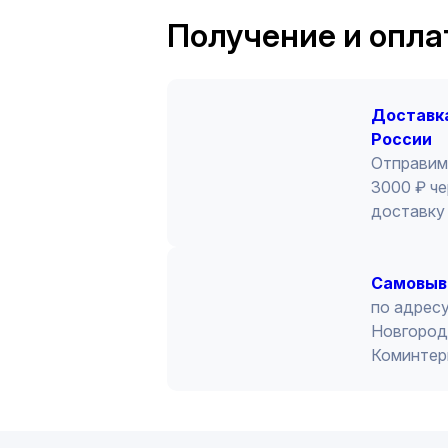
Получение и опла
Доставка
России
Отправим
3000 ₽ че
доставку 
Cамовыв
по адресу
Новгород 
Коминтер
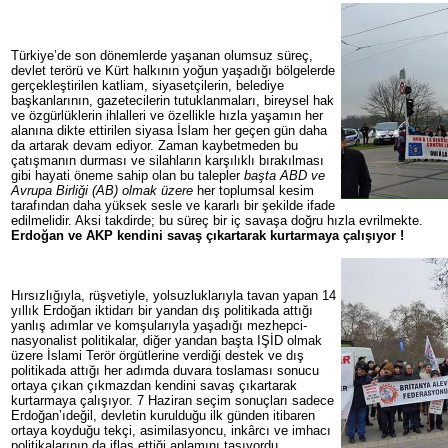
Türkiye’de son dönemlerde yaşanan olumsuz süreç,
devlet terörü ve Kürt halkının yoğun yaşadığı bölgelerde
gerçekleştirilen katliam, siyasetçilerin, belediye
başkanlarının, gazetecilerin tutuklanmaları, bireysel hak
ve özgürlüklerin ihlalleri ve özellikle hızla yaşamın her
alanına dikte ettirilen siyasa İslam her geçen gün daha
da artarak devam ediyor. Zaman kaybetmeden bu
çatışmanın durması ve silahların karşılıklı bırakılması
gibi hayati öneme sahip olan bu talepler
başta ABD ve
Avrupa Birliǧi (AB) olmak üzere
her toplumsal kesim
tarafından daha yüksek sesle ve kararlı bir şekilde ifade
edilmelidir. Aksi takdirde; bu süreç bir iç savaşa doğru hızla evrilmekte.
Erdoğan ve AKP kendini savaş çıkartarak kurtarmaya çalışıyor !
Hırsızlığıyla, rüşvetiyle, yolsuzluklarıyla tavan yapan 14
yıllık Erdoğan iktidarı bir yandan dış politikada attığı
yanlış adımlar ve komşularıyla yaşadığı mezhepci-
nasyonalist politikalar, diğer yandan başta IŞİD olmak
üzere İslami Terör örgütlerine verdiği destek ve dış
politikada attığı her adımda duvara toslaması sonucu
ortaya çıkan çıkmazdan kendini savaş çıkartarak
kurtarmaya çalışıyor. 7 Haziran seçim sonuçları sadece
Erdoğan’ıdeğil, devletin kurulduğu ilk günden itibaren
ortaya koyduğu tekçi, asimilasyoncu, inkârcı ve imhacı
politikalarının da iflas ettiği anlamını taşıyordu.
★ ★ ★ ★ ★
[Assignment] Every line above should be transcribed word for word; leave the pictures out.

[Written answer]
Получение и опла
Доставка
России
Отправим
3000 ₽ че
доставку 
Cамовыв
по адресу
Новгород 
Коминтер
Türkiye’de son dönemlerde yaşanan olumsuz süreç,
devlet terörü ve Kürt halkının yoğun yaşadığı bölgelerde
gerçekleştirilen katliam, siyasetçilerin, belediye
başkanlarının, gazetecilerin tutuklanmaları, bireysel hak
ve özgürlüklerin ihlalleri ve özellikle hızla yaşamın her
alanına dikte ettirilen siyasa İslam her geçen gün daha
da artarak devam ediyor. Zaman kaybetmeden bu
çatışmanın durması ve silahların karşılıklı bırakılması
gibi hayati öneme sahip olan bu talepler
başta ABD ve
Avrupa Birliǧi (AB) olmak üzere
her toplumsal kesim
tarafından daha yüksek sesle ve kararlı bir şekilde ifade
edilmelidir. Aksi takdirde; bu süreç bir iç savaşa doğru hızla evrilmekte.
Erdoğan ve AKP kendini savaş çıkartarak kurtarmaya çalışıyor !
Hırsızlığıyla, rüşvetiyle, yolsuzluklarıyla tavan yapan 14
yıllık Erdoğan iktidarı bir yandan dış politikada attığı
yanlış adımlar ve komşularıyla yaşadığı mezhepci-
nasyonalist politikalar, diğer yandan başta IŞİD olmak
üzere İslami Terör örgütlerine verdiği destek ve dış
politikada attığı her adımda duvara toslaması sonucu
ortaya çıkan çıkmazdan kendini savaş çıkartarak
kurtarmaya çalışıyor. 7 Haziran seçim sonuçları sadece
Erdoğan’ıdeğil, devletin kurulduğu ilk günden itibaren
ortaya koyduğu tekçi, asimilasyoncu, inkârcı ve imhacı
politikalarının da iflas ettiği anlamını taşıyordu.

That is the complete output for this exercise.